Azalea drew back into the shadow of the house. So in the morning they would be off—Keefe and his bright little sister—carrying their rich romance with them, and the Oriole’s Nest would be the poorer for their going! They would be gloriously happy together, telling each other all that had happened in the years they had been apart. They would go farther, those two, with their eager, answering minds, and would talk not only of what they had done, but of what they had thought and felt. Each would be turning out the riches of his mind for the other to see—holding up their fancies as if they were embroidered clothes, and each marveling at what the other had to show. They would be telling to each other the poetry they knew; and Keefe would be making pictures while Mary Cecily watched. And how the two of them would love the children and admire their graceful ways! Azalea could see how they would look, all the family of them, sitting about the blazing fire in that queer “drawing-room.” Keefe’s pictures would be put up on the wall—the whole place would be plastered with them—and they would be talking about this one and that, and where it was painted. Then they would be singing together, and whistling and dancing—heaven only knew what they would or wouldn’t do.
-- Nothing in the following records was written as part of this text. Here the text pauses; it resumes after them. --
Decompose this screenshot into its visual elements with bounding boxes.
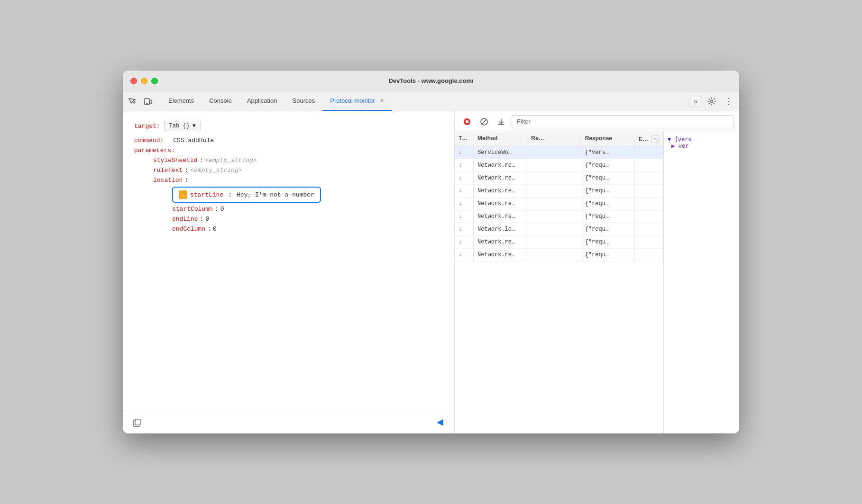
parameters-row: parameters: bbox=[134, 147, 443, 154]
cell-extra bbox=[635, 172, 663, 184]
warning-icon: ⚠ bbox=[179, 190, 187, 199]
cell-extra bbox=[635, 249, 663, 261]
target-row: target: Tab () ▼ bbox=[134, 121, 443, 131]
start-column-row: startColumn : 0 bbox=[134, 206, 443, 213]
table-row[interactable]: ↓ Network.re… {"requ… bbox=[455, 249, 663, 261]
detail-content: ▼ {vers ▶ ver bbox=[668, 136, 735, 149]
cell-method: Network.re… bbox=[474, 210, 527, 223]
cell-request bbox=[527, 185, 581, 197]
more-tabs-button[interactable]: » bbox=[690, 96, 701, 107]
left-panel-content: target: Tab () ▼ command: CSS.addRule pa… bbox=[123, 111, 454, 411]
cell-extra bbox=[635, 198, 663, 210]
col-header-method: Method bbox=[474, 132, 527, 146]
target-dropdown[interactable]: Tab () ▼ bbox=[164, 121, 201, 131]
cell-request bbox=[527, 159, 581, 171]
location-row: location : bbox=[134, 177, 443, 184]
download-button[interactable] bbox=[495, 115, 508, 128]
rule-text-row: ruleText : <empty_string> bbox=[134, 167, 443, 174]
cell-method: Network.re… bbox=[474, 249, 527, 261]
start-line-value: Hey, I'm not a number bbox=[237, 191, 314, 198]
send-button[interactable] bbox=[433, 416, 447, 429]
cell-extra bbox=[635, 146, 663, 159]
cell-type: ↓ bbox=[455, 146, 474, 159]
tab-protocol-monitor[interactable]: Protocol monitor ✕ bbox=[322, 91, 392, 111]
col-header-response: Response bbox=[581, 132, 635, 146]
end-line-row: endLine : 0 bbox=[134, 216, 443, 223]
cell-method: Network.re… bbox=[474, 236, 527, 248]
end-column-row: endColumn : 0 bbox=[134, 225, 443, 233]
table-row[interactable]: ↓ ServiceWo… {"vers… bbox=[455, 146, 663, 159]
col-header-request: Re… bbox=[527, 132, 581, 146]
cell-response: {"requ… bbox=[581, 185, 635, 197]
titlebar: DevTools - www.google.com/ bbox=[123, 71, 739, 91]
cell-type: ↓ bbox=[455, 159, 474, 171]
tab-console[interactable]: Console bbox=[202, 91, 239, 111]
cell-response: {"requ… bbox=[581, 159, 635, 171]
svg-rect-5 bbox=[135, 419, 140, 425]
table-row[interactable]: ↓ Network.re… {"requ… bbox=[455, 185, 663, 198]
tab-sources[interactable]: Sources bbox=[285, 91, 323, 111]
inspect-icon[interactable] bbox=[127, 96, 137, 107]
cell-request bbox=[527, 210, 581, 223]
tabbar-right: » ⋮ bbox=[690, 91, 735, 111]
cell-type: ↓ bbox=[455, 210, 474, 223]
cell-type: ↓ bbox=[455, 172, 474, 184]
tab-application[interactable]: Application bbox=[239, 91, 285, 111]
device-icon[interactable] bbox=[143, 96, 153, 107]
more-options-button[interactable]: ⋮ bbox=[722, 95, 735, 108]
col-header-extra: E… » bbox=[635, 132, 663, 146]
cell-method: Network.re… bbox=[474, 172, 527, 184]
cell-extra bbox=[635, 210, 663, 223]
close-button[interactable] bbox=[130, 78, 137, 84]
table-row[interactable]: ↓ Network.re… {"requ… bbox=[455, 159, 663, 172]
tabbar-icons bbox=[127, 91, 153, 111]
svg-marker-6 bbox=[437, 419, 443, 426]
tab-close-icon[interactable]: ✕ bbox=[380, 98, 384, 103]
right-toolbar bbox=[455, 111, 739, 132]
table-row[interactable]: ↓ Network.re… {"requ… bbox=[455, 198, 663, 210]
left-panel-footer bbox=[123, 411, 454, 433]
start-line-label: startLine bbox=[190, 191, 223, 198]
command-label: command: bbox=[134, 137, 164, 144]
style-sheet-id-row: styleSheetId : <empty_string> bbox=[134, 157, 443, 164]
maximize-button[interactable] bbox=[151, 78, 158, 84]
stop-button[interactable] bbox=[460, 115, 474, 128]
settings-button[interactable] bbox=[705, 95, 718, 108]
cell-request bbox=[527, 198, 581, 210]
table-row[interactable]: ↓ Network.re… {"requ… bbox=[455, 172, 663, 185]
left-panel: target: Tab () ▼ command: CSS.addRule pa… bbox=[123, 111, 455, 433]
start-line-warning-row: ⚠ startLine : Hey, I'm not a number bbox=[172, 187, 321, 203]
table-row[interactable]: ↓ Network.lo… {"requ… bbox=[455, 223, 663, 236]
table-row[interactable]: ↓ Network.re… {"requ… bbox=[455, 210, 663, 223]
filter-input[interactable] bbox=[512, 115, 734, 128]
cell-request bbox=[527, 249, 581, 261]
cell-type: ↓ bbox=[455, 249, 474, 261]
cell-method: Network.re… bbox=[474, 198, 527, 210]
cell-type: ↓ bbox=[455, 236, 474, 248]
clear-button[interactable] bbox=[477, 115, 491, 128]
window-title: DevTools - www.google.com/ bbox=[388, 77, 473, 84]
traffic-lights bbox=[130, 78, 158, 84]
svg-point-3 bbox=[711, 100, 713, 102]
devtools-window: DevTools - www.google.com/ Elements Cons… bbox=[123, 71, 739, 433]
cell-type: ↓ bbox=[455, 185, 474, 197]
copy-button[interactable] bbox=[130, 416, 144, 429]
cell-response: {"vers… bbox=[581, 146, 635, 159]
detail-sub-item: ▶ ver bbox=[668, 143, 735, 149]
cell-extra bbox=[635, 159, 663, 171]
cell-response: {"requ… bbox=[581, 210, 635, 223]
cell-type: ↓ bbox=[455, 223, 474, 235]
minimize-button[interactable] bbox=[141, 78, 147, 84]
cell-response: {"requ… bbox=[581, 172, 635, 184]
table-row[interactable]: ↓ Network.re… {"requ… bbox=[455, 236, 663, 249]
cell-response: {"requ… bbox=[581, 223, 635, 235]
detail-panel: ▼ {vers ▶ ver bbox=[663, 132, 739, 433]
cell-method: Network.lo… bbox=[474, 223, 527, 235]
command-value: CSS.addRule bbox=[173, 137, 214, 144]
more-columns-button[interactable]: » bbox=[651, 135, 659, 143]
cell-request bbox=[527, 146, 581, 159]
cell-extra bbox=[635, 185, 663, 197]
col-header-type: T… bbox=[455, 132, 474, 146]
tab-elements[interactable]: Elements bbox=[161, 91, 202, 111]
cell-request bbox=[527, 223, 581, 235]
Azalea felt the hot tears of shameless envy crowding out from under her lids, and hated herself for them. She to help on her fellow-men? She to work to add to the goodness and happiness of the world, when she grudged these two their simple happiness, after so many years of tears and longing and heartache? Could a more miserable, absurd, abject girl than herself be found anywhere, she wondered. She thanked heaven that the friends there beside her did not dream how ignoble she was.